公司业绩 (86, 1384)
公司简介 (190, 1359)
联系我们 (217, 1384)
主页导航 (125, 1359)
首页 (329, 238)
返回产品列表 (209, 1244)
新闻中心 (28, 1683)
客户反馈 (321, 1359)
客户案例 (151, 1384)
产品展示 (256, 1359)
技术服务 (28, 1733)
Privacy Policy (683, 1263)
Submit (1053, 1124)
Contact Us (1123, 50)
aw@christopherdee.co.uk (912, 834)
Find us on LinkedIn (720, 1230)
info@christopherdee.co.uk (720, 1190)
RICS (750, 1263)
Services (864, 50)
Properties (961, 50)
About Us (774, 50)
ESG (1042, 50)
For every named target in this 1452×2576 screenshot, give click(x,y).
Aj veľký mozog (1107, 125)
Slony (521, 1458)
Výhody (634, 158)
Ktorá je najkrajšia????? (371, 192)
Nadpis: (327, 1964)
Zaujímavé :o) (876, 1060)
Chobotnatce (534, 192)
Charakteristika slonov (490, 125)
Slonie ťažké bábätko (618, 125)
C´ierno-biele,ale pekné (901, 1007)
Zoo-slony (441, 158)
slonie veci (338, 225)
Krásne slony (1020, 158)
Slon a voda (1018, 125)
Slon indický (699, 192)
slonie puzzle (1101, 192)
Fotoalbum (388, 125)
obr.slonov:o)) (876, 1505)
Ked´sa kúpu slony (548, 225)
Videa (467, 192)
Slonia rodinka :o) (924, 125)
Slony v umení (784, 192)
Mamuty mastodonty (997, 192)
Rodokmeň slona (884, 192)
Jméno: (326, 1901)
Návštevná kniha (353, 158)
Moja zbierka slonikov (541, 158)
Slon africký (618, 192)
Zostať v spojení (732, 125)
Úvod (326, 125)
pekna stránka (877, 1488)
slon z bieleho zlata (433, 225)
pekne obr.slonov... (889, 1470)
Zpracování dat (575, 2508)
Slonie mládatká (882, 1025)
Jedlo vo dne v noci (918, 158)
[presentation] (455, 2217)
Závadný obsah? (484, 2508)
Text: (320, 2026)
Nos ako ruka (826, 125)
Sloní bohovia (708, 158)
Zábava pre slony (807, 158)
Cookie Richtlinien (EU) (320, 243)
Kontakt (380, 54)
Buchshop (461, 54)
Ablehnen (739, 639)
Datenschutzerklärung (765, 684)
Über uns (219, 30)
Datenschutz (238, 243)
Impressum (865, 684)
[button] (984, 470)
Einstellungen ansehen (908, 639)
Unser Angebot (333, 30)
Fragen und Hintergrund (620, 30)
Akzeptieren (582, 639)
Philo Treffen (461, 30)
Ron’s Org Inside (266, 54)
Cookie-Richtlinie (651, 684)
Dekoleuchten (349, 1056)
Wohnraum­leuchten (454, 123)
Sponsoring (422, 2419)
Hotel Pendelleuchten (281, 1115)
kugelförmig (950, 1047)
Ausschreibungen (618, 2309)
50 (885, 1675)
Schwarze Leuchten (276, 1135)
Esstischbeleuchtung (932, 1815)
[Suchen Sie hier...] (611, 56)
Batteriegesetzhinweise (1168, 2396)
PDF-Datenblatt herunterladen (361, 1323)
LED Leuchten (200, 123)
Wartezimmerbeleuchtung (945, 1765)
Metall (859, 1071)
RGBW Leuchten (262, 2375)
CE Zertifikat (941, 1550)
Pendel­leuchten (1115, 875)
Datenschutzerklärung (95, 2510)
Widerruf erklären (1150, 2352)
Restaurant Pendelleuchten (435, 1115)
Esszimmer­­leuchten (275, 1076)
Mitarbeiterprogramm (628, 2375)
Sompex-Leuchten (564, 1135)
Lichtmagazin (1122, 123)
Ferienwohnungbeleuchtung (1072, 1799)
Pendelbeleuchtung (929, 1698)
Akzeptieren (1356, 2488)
====
Your task –
For this task, write out exactly the lines of the entries above, starting at the line with "Find us on LinkedIn (720, 1230)" and ending at the line with "Zostať v spojení (732, 125)", both included, and no others.

Reply –
Find us on LinkedIn (720, 1230)
info@christopherdee.co.uk (720, 1190)
RICS (750, 1263)
Services (864, 50)
Properties (961, 50)
About Us (774, 50)
ESG (1042, 50)
For every named target in this 1452×2576 screenshot, give click(x,y).
Aj veľký mozog (1107, 125)
Slony (521, 1458)
Výhody (634, 158)
Ktorá je najkrajšia????? (371, 192)
Nadpis: (327, 1964)
Zaujímavé :o) (876, 1060)
Chobotnatce (534, 192)
Charakteristika slonov (490, 125)
Slonie ťažké bábätko (618, 125)
C´ierno-biele,ale pekné (901, 1007)
Zoo-slony (441, 158)
slonie veci (338, 225)
Krásne slony (1020, 158)
Slon a voda (1018, 125)
Slon indický (699, 192)
slonie puzzle (1101, 192)
Fotoalbum (388, 125)
obr.slonov:o)) (876, 1505)
Ked´sa kúpu slony (548, 225)
Videa (467, 192)
Slonia rodinka :o) (924, 125)
Slony v umení (784, 192)
Mamuty mastodonty (997, 192)
Rodokmeň slona (884, 192)
Jméno: (326, 1901)
Návštevná kniha (353, 158)
Moja zbierka slonikov (541, 158)
Slon africký (618, 192)
Zostať v spojení (732, 125)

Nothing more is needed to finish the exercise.